Lord Walney
Main Page: Lord Walney (Crossbench - Life peer)Department Debates - View all Lord Walney's debates with the Ministry of Defence
(1 year ago)
Lords ChamberMy Lords, in adding my welcome to the Minister to his post and congratulating the noble Lords, Lord Young and Lord Roberts, on their maiden speeches, I particularly praise the latter for the moral clarity that he showed in his contribution at the end in making what to my mind is an irrefutable case about calling on Israel to simply lay down its weapons and agree to a ceasefire in the face of the genocidal attack that was perpetrated on it. Like many Members of this House, I saw for the first time the unfiltered footage that was shown by all-party groups here, with the support of the Israeli embassy. It is an unspeakable evil.
We have heard a number of important contributions about the need for the UK to retain its capacity to be a force for good, as the noble Lord, Lord Mountevans, put it. Often, those contributions focus on the need for continued investment in our defensive capability. I absolutely endorse that; 2.5% of spending may well not be close to sufficient for the scale of the challenge faced by the UK and its allies.

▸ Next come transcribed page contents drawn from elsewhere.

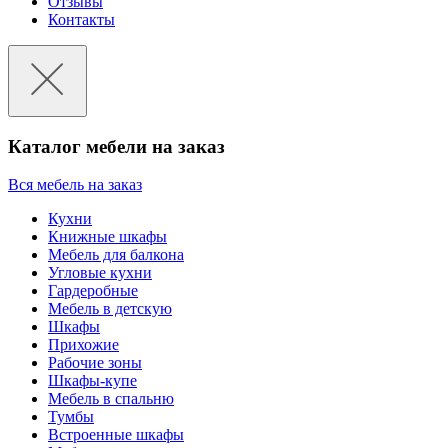
Отзывы
Контакты
Каталог мебели на заказ
Вся мебель на заказ
Кухни
Книжные шкафы
Мебель для балкона
Угловые кухни
Гардеробные
Мебель в детскую
Шкафы
Прихожие
Рабочие зоны
Шкафы-купе
Мебель в спальню
Тумбы
Встроенные шкафы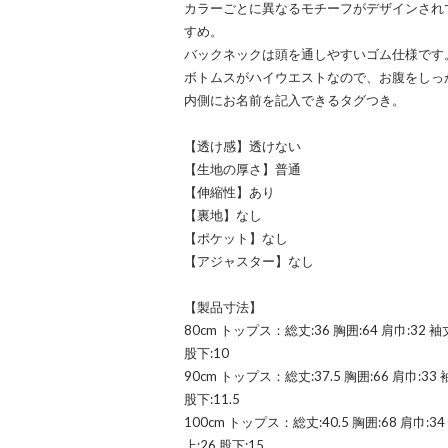
カラーごとに異なるモチーフがデザインされ
すめ。
バックネックは頭を通しやすいゴム仕様です
ボトムスがハイウエストなので、お腹をしっ
内側にお名前を記入できるタグつき。
【透け感】透けない
【生地の厚さ】普通
【伸縮性】あり
【裏地】なし
【ポケット】なし
【アジャスター】なし
【製品寸法】
80cm トップス：総丈:36 胸囲:64 肩巾:32 袖
股下:10
90cm トップス：総丈:37.5 胸囲:66 肩巾:33
股下:11.5
100cm トップス：総丈:40.5 胸囲:68 肩巾:3
上:26 股下:15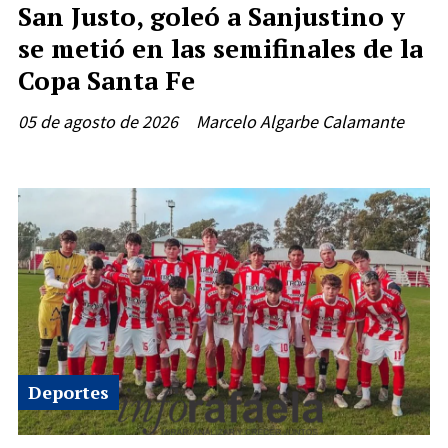
San Justo, goleó a Sanjustino y
se metió en las semifinales de la
Copa Santa Fe
05 de agosto de 2026
Marcelo Algarbe Calamante
Deportes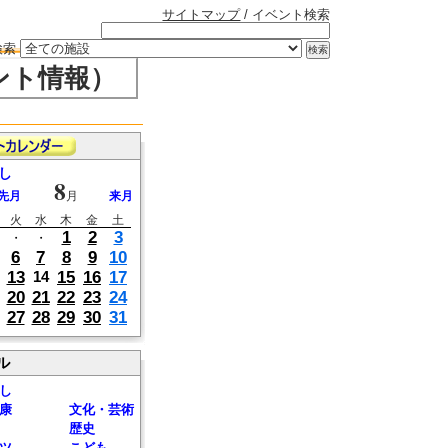
サイトマップ
/ イベント検索
検索
ント情報）
し
8
先月
月
来月
火
水
木
金
土
1
2
3
・
・
6
7
8
9
10
13
15
16
17
14
20
21
22
23
24
27
28
29
30
31
ル
し
康
文化・芸術
歴史
ツ
こども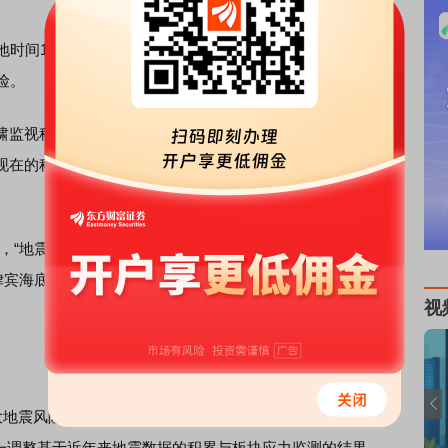
间14时01分发生4.8级地震，最大震感为震度5级，震源
险。
监视科科长海老田绫贵说，预测地震必须包含三个要素，
现在的科学技术水平，还无法预测这三点，此类谣言传播纯
“地震预测仍是世界难题，无证据支持特定日期灾难。日本
律宾海底爆发的地质矛盾，表示两地分属不同板块，间隔6000
视
地震风险评估报告》提到，未来30年内，该区域发生8级以
这一调整基于近年来地震数据的积累与板块应力监测的结果。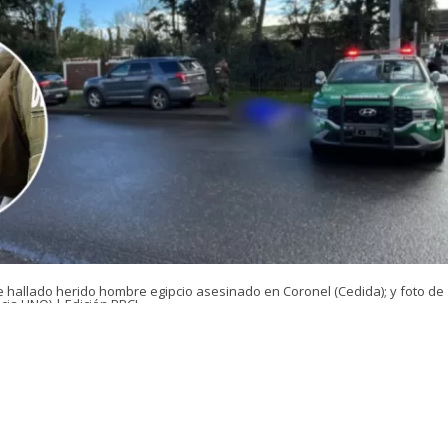
e hallado herido hombre egipcio asesinado en Coronel (Cedida); y foto de
cia UNO) | Edición BBCL
VER RESUMEN
e controlará la detención de un adolescente tras el homi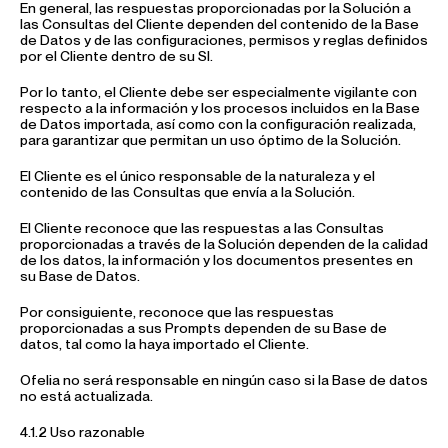
En general, las respuestas proporcionadas por la Solución a
las Consultas del Cliente dependen del contenido de la Base
de Datos y de las configuraciones, permisos y reglas definidos
por el Cliente dentro de su SI.
Por lo tanto, el Cliente debe ser especialmente vigilante con
respecto a la información y los procesos incluidos en la Base
de Datos importada, así como con la configuración realizada,
para garantizar que permitan un uso óptimo de la Solución.
El Cliente es el único responsable de la naturaleza y el
contenido de las Consultas que envía a la Solución.
El Cliente reconoce que las respuestas a las Consultas
proporcionadas a través de la Solución dependen de la calidad
de los datos, la información y los documentos presentes en
su Base de Datos.
Por consiguiente, reconoce que las respuestas
proporcionadas a sus Prompts dependen de su Base de
datos, tal como la haya importado el Cliente.
Ofelia no será responsable en ningún caso si la Base de datos
no está actualizada.
4.1.2 Uso razonable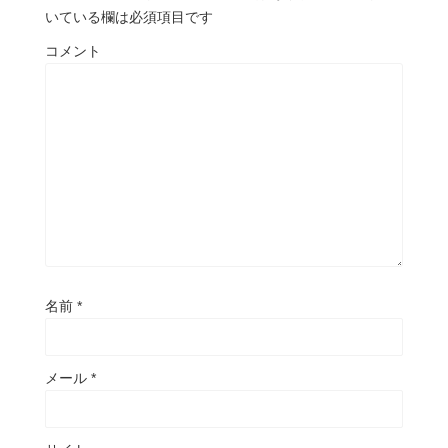
いている欄は必須項目です
コメント
名前
*
メール
*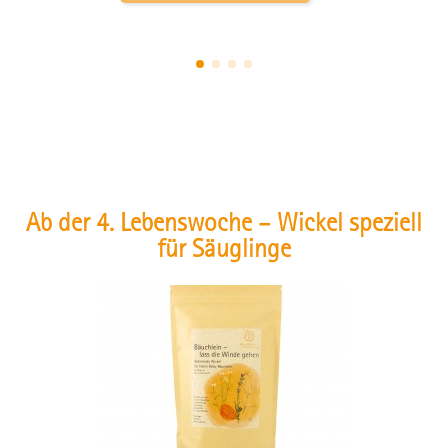
Ab der 4. Lebenswoche – Wickel speziell
für Säuglinge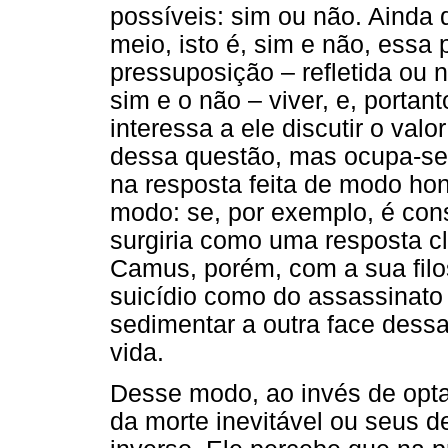
possíveis: sim ou não. Ainda 
meio, isto é, sim e não, essa
pressuposição – refletida ou 
sim e o não – viver, e, portan
interessa a ele discutir o valo
dessa questão, mas ocupa-se 
na resposta feita de modo hon
modo: se, por exemplo, é cons
surgiria como uma resposta cl
Camus, porém, com a sua filo
suicídio como do assassinato 
sedimentar a outra face dessa
vida.
Desse modo, ao invés de optar 
da morte inevitável ou seus 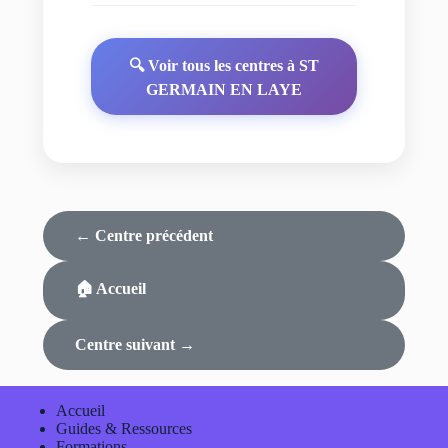
🔍 Voir tous les centres à ST
GERMAIN EN LAYE
← Centre précédent
🏠 Accueil
Centre suivant →
Accueil
Guides & Ressources
Formations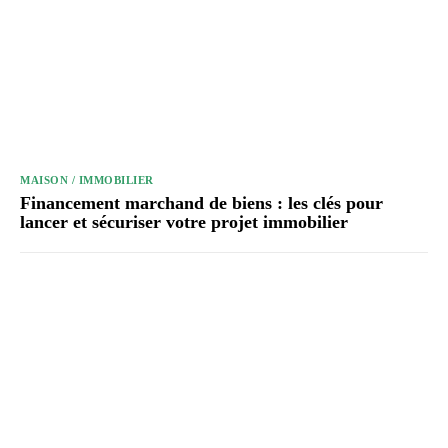
MAISON / IMMOBILIER
Financement marchand de biens : les clés pour
lancer et sécuriser votre projet immobilier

Equally important is the need for moral clarity and resolve in the face of the clear evil that we saw. I thought the noble Baroness, Lady Kennedy, was powerful in her contribution when she talked about the need for Israel to follow international law, but there is a huge danger for the UK and the West to be myopic in their focus when they talk about the need to follow international law and blame Israel for the situation, when it is of course Hamas that has embedded itself in hospitals, deliberately targets civilians, deprives its citizens of fuel so that it can fuel its rockets and tries to manipulate the international media, with the help of Iran, through disinformation on a scale that all too often gets through. Too often our focus is on Israel alone. If we allowed ourselves to go down that route as a country—which, to their great, both the Government and Keir Starmer, the Leader of the Opposition, have ensured that the Government and the Opposition have not—we would become part of the problem.

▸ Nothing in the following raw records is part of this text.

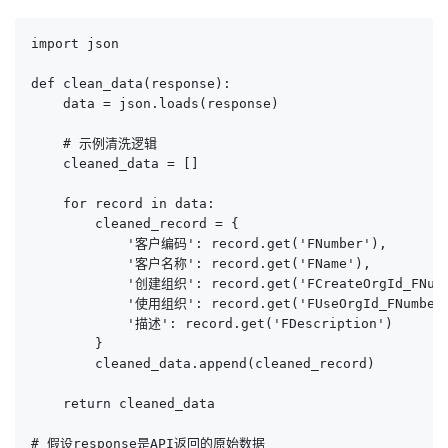
import json

def clean_data(response):

    data = json.loads(response)

    # 示例清洗逻辑

    cleaned_data = []

    for record in data:

        cleaned_record = {

            '客户编码': record.get('FNumber'),

            '客户名称': record.get('FName'),

            '创建组织': record.get('FCreateOrgId_FNumb
            '使用组织': record.get('FUseOrgId_FNumber'
            '描述': record.get('FDescription')

        }

        cleaned_data.append(cleaned_record)

    return cleaned_data

# 假设response是API返回的原始数据
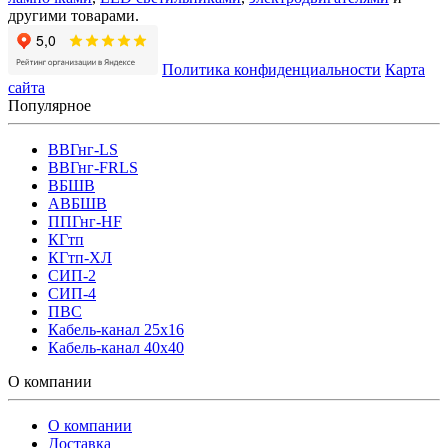
другими товарами.
Политика конфиденциальности
Карта
сайта
Популярное
ВВГнг-LS
ВВГнг-FRLS
ВБШВ
АВБШВ
ППГнг-HF
КГтп
КГтп-ХЛ
СИП-2
СИП-4
ПВС
Кабель-канал 25х16
Кабель-канал 40х40
О компании
О компании
Доставка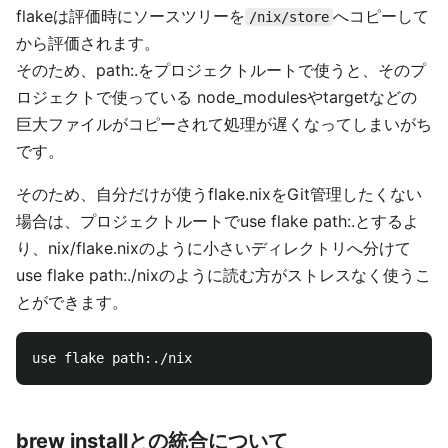
flakeは評価時にソースツリーを
へコピーして
/nix/store
から評価されます。
そのため、path:.をプロジェクトルートで使うと、そのプ
ロジェクトで使っている node_modulesやtargetなどの
巨大ファイルがコピーされて処理が遅くなってしまいがち
です。
そのため、自分だけが使うflake.nixをGit管理したくない
場合は、プロジェクトルートでuse flake path:.とするよ
り、nix/flake.nixのように小さいディレクトリへ分けて
use flake path:./nixのように読む方がストレスなく使うこ
とができます。
brew installとの統合について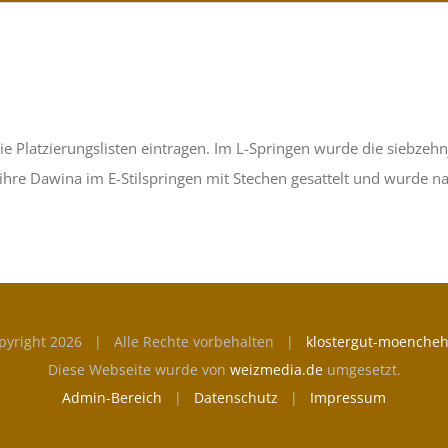
ie Platzierungslisten eintragen. Im L-Springen wurde die siebz
ihre Dawina im E-Stilspringen mit Stechen gesattelt und wurde na
pyright
2026 | Alle Rechte vorbehalten |
klostergut-moencheh
Diese Webseite wurde von
weizmedia.de
umgesetzt.
Admin-Bereich
|
Datenschutz
|
Impressum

I was in the other place with the soon-to-be Lord Cameron in 2013, at the time of the disastrous failure to support limited military action in Syria as a response to Bashar al-Assad’s use of chemical weapons— I was one of only four Labour MPs who refused to follow my then leader, who pulled support from the Government at the last minute. That was a reprehensible act by Ed Miliband, but the Government bore a significant amount of responsibility for failing to make the case for action in Parliament and to the public.

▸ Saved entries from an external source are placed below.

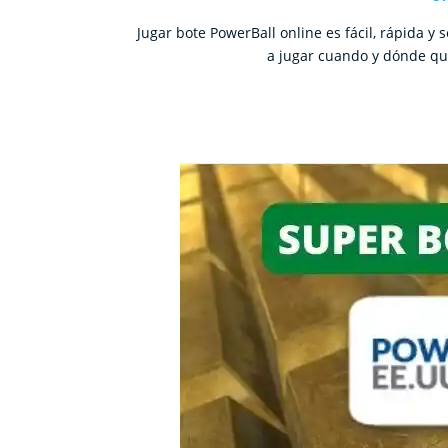
Jugar bote PowerBall online es fácil, rápida 
a jugar cuando y dónde qu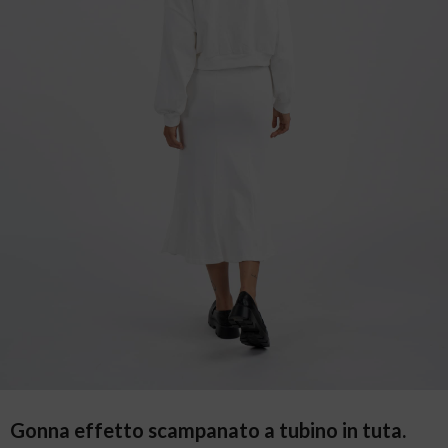
Gonna effetto scampanato a tubino in tuta.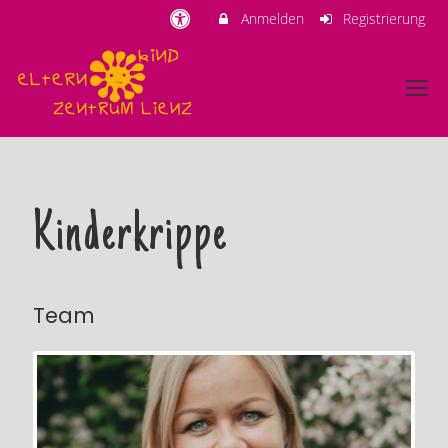
Anmelden
Registrierung
Kinderkrippe
Team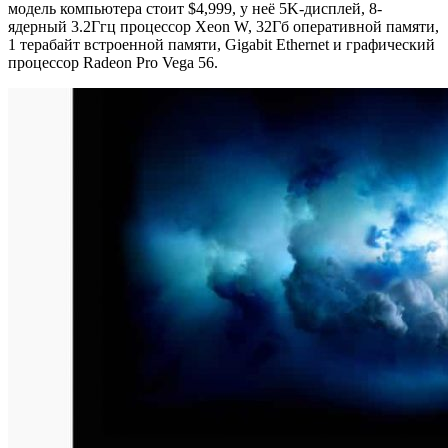
модель компьютера стоит $4,999, у неё 5K-дисплей, 8-
ядерный 3.2Ггц процессор Xeon W, 32Гб оперативной памяти,
1 терабайт встроенной памяти, Gigabit Ethernet и графический
процессор Radeon Pro Vega 56.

So, in welcoming the future Lord Cameron to this place and his role as Foreign Secretary, I say that it is of paramount importance that he has learned from that failure, because the world is getting more and more challenged, and the need for continued investment will remain, as will the need to stay the course in Ukraine and other conflicts. That ultimately requires public support and, as a country, as a Government and in this place, we have not taken that argument out to the public to the level we need to now and in the period ahead. So I hope that he will be part of doing that as Foreign Secretary in the future.